Even though generally, Medicare won’t cover healthcare services in a foreign hospital when you are abroad, there are some cases in which it might:

  • You’ve got a medical emergency, and you’re in the U.S., but a foreign hospital is closer than the U.S. hospital.


  • You’ve got a medical emergency while traveling through Canada, and a foreign hospital is closer.


  • You live in the U.S. and have non-medical trouble, and a foreign hospital is closer.


So, what service may it cover if you are in one of these three situations?

  • Inpatient hospital care.


  • Doctor’s services. This one is covered only if you were submitted to the hospital.


  • Ambulance services. If you had a medical emergency and an ambulance delivered you to a hospital


Remember that Medicare will only pay for part of the costs included in your Medicare plan. Meaning if you only have Part A, it will cover only the inpatient hospital care. If you were in any of these situations, you would pay the same amount as you would have paid in the U.S. However, it’s only possible if the hospital submits a Medicare claim. Otherwise, you will pay the total price for the healthcare services provided, which can get expensive.


What other options do you have? 

Yes or no concept illustration

So, obviously, you should explore other options and not rely on Medicare if you want to retire overseas. The alternatives you have may include the following:


  • International health insurance. This type of plan offers coverage for people who live or work abroad. It may cover medical expenses, access to doctors, prescription drugs, etc.


  • National health insurance. This government-sponsored program can provide access to affordable and high-quality health care. You will need to refer to the local government’s portal to learn if you’re a qualified candidate to obtain the insurance.

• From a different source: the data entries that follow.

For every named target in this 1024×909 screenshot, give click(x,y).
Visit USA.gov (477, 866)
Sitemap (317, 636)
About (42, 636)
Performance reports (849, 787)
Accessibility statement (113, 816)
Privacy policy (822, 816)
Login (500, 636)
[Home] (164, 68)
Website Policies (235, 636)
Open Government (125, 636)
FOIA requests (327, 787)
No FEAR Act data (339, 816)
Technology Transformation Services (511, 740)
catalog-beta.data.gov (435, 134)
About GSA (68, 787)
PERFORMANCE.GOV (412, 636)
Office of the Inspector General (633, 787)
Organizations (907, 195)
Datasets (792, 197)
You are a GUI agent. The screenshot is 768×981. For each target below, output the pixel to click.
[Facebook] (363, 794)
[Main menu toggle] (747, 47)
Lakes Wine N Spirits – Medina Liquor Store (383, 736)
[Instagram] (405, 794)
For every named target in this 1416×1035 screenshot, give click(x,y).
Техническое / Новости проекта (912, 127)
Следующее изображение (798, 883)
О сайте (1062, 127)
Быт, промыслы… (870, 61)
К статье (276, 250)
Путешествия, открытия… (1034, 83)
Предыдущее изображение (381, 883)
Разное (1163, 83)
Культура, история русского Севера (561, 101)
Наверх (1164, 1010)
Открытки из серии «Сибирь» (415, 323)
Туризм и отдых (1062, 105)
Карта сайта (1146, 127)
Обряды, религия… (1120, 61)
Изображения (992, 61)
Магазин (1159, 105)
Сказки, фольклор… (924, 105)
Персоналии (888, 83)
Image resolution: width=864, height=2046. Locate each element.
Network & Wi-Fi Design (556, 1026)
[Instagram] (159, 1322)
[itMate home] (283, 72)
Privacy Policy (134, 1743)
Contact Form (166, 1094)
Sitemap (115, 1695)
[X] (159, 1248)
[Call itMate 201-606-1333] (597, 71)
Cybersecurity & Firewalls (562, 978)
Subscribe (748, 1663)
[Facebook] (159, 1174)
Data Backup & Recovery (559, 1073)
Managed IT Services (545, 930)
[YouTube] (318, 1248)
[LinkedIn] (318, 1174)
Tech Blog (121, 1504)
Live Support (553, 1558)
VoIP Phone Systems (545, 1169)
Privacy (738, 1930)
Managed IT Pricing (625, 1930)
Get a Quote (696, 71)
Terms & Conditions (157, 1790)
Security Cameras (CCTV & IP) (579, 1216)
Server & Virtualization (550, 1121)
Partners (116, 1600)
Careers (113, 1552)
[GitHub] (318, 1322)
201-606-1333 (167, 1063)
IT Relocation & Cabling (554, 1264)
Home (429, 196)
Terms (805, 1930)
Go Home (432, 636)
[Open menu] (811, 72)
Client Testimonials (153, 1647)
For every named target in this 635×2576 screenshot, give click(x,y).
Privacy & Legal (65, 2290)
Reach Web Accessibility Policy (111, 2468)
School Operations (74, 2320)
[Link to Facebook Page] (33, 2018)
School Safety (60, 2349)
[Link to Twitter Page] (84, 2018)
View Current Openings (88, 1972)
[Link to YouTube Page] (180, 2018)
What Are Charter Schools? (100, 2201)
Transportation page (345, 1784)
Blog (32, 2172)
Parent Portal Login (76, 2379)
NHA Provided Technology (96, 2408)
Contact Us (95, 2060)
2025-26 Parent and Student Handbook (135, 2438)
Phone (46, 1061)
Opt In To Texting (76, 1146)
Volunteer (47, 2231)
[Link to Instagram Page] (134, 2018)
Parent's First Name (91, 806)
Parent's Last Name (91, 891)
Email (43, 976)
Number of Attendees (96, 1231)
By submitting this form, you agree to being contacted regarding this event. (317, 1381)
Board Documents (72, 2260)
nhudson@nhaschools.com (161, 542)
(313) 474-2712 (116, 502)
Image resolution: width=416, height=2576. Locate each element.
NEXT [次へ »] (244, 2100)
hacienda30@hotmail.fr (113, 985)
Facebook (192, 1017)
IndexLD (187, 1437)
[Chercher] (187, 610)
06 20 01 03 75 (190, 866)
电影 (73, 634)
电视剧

  • Local private health insurance. This one depends on the country you might reside in. Most of the time, local insurance options may cost less than international coverage. It will suit you if you plan to stay in one place for a long time to consider local private insurance.


  • Travel health insurance. A flexible travel insurance plan will also be more affordable if you travel for some time.


When you plan your retirement, healthcare is one of the essential factors you must consider. If you want to move abroad, consider what type of healthcare coverage you might need. It depends on the country that you are considering.

Some countries may have private insurance that is even more affordable than Medicare. Or you may want to go back and forth between the US and other countries and keep your Medicare coverage. Fortunately, you have many options to consider to make your retirement affordable and enjoyable, even when moving abroad.